## EXTRACTED INFORMATION
####
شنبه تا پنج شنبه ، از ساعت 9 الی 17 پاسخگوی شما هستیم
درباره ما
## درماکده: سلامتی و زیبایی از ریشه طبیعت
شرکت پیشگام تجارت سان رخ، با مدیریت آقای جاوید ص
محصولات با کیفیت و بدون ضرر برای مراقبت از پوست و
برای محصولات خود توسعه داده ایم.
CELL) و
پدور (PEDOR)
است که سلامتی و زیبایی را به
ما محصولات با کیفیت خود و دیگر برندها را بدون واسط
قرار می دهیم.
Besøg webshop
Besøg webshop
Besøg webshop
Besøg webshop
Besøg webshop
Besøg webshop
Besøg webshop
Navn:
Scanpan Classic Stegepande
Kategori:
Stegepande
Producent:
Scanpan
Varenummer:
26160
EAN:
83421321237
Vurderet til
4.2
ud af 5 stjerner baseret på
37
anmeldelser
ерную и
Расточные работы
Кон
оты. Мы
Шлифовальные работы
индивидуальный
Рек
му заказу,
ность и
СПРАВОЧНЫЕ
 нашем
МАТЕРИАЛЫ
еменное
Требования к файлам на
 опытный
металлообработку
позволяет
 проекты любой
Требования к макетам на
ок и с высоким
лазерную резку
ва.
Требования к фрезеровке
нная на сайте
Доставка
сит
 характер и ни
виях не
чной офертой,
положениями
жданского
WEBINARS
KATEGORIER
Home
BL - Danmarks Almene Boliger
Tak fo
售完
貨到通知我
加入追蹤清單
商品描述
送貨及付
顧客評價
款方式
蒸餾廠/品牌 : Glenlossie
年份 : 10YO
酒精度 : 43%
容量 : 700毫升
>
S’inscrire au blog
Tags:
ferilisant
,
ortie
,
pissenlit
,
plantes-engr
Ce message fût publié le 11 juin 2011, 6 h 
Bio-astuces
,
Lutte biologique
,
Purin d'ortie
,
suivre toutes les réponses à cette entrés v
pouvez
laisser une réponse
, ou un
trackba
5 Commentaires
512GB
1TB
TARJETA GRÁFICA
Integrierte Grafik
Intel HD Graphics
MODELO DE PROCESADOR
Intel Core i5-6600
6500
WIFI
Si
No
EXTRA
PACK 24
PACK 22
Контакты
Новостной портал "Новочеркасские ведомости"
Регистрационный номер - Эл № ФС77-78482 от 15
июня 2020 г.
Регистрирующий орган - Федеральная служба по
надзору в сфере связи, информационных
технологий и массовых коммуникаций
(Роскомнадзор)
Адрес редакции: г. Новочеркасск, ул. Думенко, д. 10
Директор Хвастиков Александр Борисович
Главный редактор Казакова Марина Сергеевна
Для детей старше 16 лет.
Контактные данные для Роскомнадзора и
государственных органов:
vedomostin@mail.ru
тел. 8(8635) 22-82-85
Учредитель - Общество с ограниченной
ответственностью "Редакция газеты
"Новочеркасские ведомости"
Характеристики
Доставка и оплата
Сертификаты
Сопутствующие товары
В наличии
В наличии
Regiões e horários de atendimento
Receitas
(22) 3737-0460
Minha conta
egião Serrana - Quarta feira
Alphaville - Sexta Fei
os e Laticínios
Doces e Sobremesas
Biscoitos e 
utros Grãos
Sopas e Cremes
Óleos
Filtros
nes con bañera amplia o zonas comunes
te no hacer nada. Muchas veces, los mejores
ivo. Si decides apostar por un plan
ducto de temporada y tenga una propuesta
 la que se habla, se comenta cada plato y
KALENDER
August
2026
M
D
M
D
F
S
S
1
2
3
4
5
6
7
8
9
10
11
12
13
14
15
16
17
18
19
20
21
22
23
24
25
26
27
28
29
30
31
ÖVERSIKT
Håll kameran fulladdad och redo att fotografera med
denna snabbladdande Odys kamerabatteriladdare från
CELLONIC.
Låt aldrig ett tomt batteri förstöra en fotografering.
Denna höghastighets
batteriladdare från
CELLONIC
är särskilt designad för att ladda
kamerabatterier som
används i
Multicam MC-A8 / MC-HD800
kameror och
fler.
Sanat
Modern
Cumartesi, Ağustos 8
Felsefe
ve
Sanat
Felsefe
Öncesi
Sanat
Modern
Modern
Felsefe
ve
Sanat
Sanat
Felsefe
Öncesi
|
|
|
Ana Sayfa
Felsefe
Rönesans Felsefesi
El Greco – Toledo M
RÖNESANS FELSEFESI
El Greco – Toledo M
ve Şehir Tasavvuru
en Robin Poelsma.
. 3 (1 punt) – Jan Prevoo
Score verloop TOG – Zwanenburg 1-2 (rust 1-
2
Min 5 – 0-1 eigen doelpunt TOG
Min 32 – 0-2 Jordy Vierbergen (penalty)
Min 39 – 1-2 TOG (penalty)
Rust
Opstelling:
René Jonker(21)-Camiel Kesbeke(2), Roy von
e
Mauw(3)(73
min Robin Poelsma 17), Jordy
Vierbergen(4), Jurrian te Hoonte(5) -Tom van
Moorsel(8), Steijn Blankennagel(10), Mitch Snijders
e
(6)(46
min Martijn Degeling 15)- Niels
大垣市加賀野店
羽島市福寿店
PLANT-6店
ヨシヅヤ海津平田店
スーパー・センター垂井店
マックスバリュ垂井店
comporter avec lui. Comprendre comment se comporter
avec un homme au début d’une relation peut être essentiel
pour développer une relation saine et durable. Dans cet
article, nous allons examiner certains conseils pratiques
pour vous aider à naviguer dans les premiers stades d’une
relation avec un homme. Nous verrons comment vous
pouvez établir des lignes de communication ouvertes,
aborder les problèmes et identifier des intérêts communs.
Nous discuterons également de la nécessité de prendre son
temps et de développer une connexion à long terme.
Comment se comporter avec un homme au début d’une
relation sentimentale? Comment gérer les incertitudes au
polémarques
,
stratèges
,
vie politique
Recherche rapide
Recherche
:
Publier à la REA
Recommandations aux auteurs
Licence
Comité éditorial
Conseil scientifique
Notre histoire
####
## TASK REQUIREMENTS
Among the lines of the material above, find those with the word "pouvez". Copy each one.

## FINAL ANSWER
pouvez
pouvez établir des lignes de communication ouvertes,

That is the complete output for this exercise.